Chief Dudley said he received a bid from Cooper Dirtwork for the demolition and removal of the William Horner building at 107 and 109 Broad Street and the Williams building next door, because the bidder stated the only way he could do the demolition is to take down all three buildings and haul off the debris. Chief Dudley, City Recorder Callie Smithson and Mayor Cindy McAdams had a meeting with the Williams family and they agreed to the demolition, but wanted to keep both of the lots. Alderwoman Kelly Keylon stated the city is not liable if the building does fall. However, Alderman James Roy Pope stated the city needs to go through the regular process before spending money to tear down the buildings. Following discussion, the board voted to table the demolition.
Public Works Director Robert Rodriguez reported the bush hog went out earlier that day.

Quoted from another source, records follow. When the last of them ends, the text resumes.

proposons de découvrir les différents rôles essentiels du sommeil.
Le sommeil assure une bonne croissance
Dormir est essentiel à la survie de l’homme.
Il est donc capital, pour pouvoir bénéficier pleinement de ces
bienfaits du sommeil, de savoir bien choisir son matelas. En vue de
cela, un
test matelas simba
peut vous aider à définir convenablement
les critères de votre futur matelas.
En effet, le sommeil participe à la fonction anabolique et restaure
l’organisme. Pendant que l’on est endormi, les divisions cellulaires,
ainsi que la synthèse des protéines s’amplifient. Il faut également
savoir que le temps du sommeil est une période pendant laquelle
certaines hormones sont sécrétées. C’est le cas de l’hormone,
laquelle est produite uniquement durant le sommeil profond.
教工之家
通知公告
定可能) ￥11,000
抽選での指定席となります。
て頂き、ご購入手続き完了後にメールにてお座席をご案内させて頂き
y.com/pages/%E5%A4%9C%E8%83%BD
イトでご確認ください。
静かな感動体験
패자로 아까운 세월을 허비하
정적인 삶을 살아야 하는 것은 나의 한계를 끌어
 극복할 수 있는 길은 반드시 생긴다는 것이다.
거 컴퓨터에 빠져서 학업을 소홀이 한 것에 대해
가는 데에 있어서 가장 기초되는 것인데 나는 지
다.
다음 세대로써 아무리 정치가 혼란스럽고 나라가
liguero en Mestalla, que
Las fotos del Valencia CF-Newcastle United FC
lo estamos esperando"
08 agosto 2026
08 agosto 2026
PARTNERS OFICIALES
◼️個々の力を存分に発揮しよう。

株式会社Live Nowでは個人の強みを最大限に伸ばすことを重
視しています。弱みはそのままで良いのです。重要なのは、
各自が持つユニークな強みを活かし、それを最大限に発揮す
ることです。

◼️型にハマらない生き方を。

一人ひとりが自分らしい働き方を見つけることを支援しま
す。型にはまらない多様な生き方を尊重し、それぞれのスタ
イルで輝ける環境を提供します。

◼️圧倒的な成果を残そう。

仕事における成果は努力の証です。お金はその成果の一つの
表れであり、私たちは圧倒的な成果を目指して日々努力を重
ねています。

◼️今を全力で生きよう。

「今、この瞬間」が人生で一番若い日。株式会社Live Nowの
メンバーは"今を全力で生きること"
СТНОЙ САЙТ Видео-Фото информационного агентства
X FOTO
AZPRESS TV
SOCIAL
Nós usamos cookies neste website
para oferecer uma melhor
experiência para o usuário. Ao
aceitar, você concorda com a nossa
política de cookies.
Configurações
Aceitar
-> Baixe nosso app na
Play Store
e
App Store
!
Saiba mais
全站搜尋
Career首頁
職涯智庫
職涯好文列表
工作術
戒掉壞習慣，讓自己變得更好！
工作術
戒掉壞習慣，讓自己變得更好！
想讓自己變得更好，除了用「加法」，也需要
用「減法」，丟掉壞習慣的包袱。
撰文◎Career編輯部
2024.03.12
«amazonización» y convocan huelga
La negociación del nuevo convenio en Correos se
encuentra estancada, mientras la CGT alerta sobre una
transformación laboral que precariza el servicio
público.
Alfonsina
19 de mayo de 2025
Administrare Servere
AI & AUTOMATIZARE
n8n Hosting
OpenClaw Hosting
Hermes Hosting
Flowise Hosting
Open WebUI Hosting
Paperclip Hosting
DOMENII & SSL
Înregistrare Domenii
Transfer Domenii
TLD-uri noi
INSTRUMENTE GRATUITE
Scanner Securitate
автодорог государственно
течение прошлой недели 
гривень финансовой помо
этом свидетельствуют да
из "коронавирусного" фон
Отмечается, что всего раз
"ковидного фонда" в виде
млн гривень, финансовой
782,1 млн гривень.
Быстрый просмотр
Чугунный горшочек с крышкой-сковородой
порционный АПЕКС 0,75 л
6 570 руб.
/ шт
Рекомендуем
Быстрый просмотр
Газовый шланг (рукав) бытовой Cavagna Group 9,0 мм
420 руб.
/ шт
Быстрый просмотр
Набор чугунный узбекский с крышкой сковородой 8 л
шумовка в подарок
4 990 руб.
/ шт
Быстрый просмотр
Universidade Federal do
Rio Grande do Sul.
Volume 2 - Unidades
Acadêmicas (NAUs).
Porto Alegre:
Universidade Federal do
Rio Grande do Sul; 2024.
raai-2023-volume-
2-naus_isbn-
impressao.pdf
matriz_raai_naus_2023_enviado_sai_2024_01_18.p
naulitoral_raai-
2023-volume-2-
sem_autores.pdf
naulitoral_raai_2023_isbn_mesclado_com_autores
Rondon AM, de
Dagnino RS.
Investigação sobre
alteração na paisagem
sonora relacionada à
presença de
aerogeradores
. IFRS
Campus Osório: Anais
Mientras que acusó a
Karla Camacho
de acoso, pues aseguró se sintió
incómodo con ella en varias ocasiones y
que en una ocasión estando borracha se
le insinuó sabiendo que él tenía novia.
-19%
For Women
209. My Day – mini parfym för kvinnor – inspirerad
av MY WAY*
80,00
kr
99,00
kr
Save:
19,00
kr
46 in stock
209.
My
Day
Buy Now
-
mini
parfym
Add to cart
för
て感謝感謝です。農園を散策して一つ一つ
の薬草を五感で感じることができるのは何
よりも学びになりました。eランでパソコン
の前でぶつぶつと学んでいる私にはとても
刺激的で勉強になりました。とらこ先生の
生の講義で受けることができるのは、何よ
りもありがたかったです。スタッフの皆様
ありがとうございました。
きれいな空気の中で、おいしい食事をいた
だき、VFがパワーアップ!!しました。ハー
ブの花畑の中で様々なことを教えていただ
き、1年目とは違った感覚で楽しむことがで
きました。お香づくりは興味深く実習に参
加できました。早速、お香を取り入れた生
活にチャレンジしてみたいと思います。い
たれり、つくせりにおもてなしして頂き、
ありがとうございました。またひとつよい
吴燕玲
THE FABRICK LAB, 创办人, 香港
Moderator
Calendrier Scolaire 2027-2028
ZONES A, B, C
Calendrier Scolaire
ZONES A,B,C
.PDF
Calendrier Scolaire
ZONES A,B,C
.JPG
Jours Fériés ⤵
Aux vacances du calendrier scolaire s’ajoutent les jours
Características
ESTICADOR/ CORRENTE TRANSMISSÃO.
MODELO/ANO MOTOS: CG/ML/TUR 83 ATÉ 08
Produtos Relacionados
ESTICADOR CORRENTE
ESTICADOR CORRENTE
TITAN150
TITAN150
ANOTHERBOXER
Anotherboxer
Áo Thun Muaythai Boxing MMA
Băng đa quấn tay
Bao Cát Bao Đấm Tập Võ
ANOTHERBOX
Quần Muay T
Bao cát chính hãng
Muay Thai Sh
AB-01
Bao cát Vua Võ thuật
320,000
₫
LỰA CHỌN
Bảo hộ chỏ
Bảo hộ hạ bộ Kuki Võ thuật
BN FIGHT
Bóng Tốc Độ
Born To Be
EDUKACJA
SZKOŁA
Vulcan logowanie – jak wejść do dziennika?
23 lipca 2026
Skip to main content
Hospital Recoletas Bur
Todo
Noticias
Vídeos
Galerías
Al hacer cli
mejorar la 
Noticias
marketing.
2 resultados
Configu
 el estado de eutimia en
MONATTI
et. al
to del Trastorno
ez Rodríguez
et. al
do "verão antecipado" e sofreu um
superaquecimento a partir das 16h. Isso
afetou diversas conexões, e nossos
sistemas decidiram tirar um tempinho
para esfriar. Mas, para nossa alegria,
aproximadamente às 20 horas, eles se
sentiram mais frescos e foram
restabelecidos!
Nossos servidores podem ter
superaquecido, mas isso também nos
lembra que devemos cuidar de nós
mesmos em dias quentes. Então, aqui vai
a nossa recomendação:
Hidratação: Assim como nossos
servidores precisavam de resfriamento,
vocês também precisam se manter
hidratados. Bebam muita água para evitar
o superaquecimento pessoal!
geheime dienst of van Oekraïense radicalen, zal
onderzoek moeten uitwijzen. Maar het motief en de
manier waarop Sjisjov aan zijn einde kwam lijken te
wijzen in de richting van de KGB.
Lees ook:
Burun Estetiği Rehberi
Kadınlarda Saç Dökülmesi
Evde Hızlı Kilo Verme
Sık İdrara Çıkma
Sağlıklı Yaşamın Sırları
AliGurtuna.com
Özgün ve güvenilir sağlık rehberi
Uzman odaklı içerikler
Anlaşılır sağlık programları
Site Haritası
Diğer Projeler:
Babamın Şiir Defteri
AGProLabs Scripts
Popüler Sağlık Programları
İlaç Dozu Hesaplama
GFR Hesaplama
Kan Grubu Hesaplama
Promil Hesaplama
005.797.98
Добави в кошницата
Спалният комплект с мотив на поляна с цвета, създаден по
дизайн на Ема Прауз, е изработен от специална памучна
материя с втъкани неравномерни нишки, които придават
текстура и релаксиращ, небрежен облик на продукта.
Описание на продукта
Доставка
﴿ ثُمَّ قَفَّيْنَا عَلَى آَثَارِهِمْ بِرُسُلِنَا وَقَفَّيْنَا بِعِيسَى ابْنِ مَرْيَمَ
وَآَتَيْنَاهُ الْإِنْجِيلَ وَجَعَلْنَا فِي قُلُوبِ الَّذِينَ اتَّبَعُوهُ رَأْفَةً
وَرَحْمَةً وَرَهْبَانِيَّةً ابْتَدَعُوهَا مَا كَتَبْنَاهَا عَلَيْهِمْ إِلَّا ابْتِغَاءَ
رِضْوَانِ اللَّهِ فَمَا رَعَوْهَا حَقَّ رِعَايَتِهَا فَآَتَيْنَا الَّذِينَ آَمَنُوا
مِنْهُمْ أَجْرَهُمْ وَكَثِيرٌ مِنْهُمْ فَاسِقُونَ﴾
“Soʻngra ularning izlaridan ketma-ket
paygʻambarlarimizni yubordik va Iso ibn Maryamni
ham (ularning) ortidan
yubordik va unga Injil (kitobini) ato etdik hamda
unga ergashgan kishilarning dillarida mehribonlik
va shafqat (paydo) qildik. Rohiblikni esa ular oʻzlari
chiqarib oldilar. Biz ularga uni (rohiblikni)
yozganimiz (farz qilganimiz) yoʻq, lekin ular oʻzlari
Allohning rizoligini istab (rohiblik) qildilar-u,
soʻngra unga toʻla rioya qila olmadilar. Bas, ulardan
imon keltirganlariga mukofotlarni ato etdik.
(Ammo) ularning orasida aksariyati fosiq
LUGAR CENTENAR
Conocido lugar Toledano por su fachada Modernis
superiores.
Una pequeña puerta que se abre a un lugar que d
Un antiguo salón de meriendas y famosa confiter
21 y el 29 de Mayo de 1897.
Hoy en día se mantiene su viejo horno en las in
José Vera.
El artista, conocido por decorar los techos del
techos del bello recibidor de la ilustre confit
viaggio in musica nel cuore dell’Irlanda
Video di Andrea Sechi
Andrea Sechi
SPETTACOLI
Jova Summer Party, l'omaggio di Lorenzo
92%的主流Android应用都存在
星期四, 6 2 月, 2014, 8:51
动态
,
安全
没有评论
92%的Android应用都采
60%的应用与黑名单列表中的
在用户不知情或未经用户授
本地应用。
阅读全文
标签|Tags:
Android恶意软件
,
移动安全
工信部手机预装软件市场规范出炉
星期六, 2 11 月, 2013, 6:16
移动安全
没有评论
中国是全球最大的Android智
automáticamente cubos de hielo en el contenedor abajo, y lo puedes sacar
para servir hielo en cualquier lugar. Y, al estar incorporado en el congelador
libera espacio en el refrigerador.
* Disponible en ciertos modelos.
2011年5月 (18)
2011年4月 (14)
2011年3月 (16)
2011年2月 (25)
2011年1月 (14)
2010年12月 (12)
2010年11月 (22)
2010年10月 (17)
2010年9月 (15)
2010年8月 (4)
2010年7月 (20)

He stated the parts to fix it are $2,893, or a brand-new bush hog could be purchased for $5,700.
The board voted to amend the FY 2021-22 budget to purchase the new bush hog costing $5,700.
In the Parks and Recreation Department report, Mayor McAdams informed the board that Parks and Recreation Director Kirk McCartney quit and Chris Fulcher has taken over the position as of May 3rd.
According to City Recorder Smithson, the April, 2022, monthly reports of daily cash receipts, deposits and bank balances, monthly revenue, payroll, changes in utility billing, and expenses totaled $33,901.85. After being examined and discussed by the mayor and board members, the board approved the report.
Sales Tax Collections Up
Mayor McAdams reported sales taxes were up over the past month, with local sales taxes increasing from $27,470.86 to $27,626.50, which amounts to a total increase of $155.64. During the same period, state sales taxes rose from $16,690.22 to $17,191.60, for an increase of $501.38. Local and state sales taxes combined, amounted to $44,818.80, for an overall increase of $657.02.
Mayor McAdams announced the Yard of the Month Award has been presented to Johnny and Sara Cantrell of 169 HWY 124.
The next regular monthly meeting of the Greenfield City Board is Tuesday, June 14, 2022 at 5:30 p.m.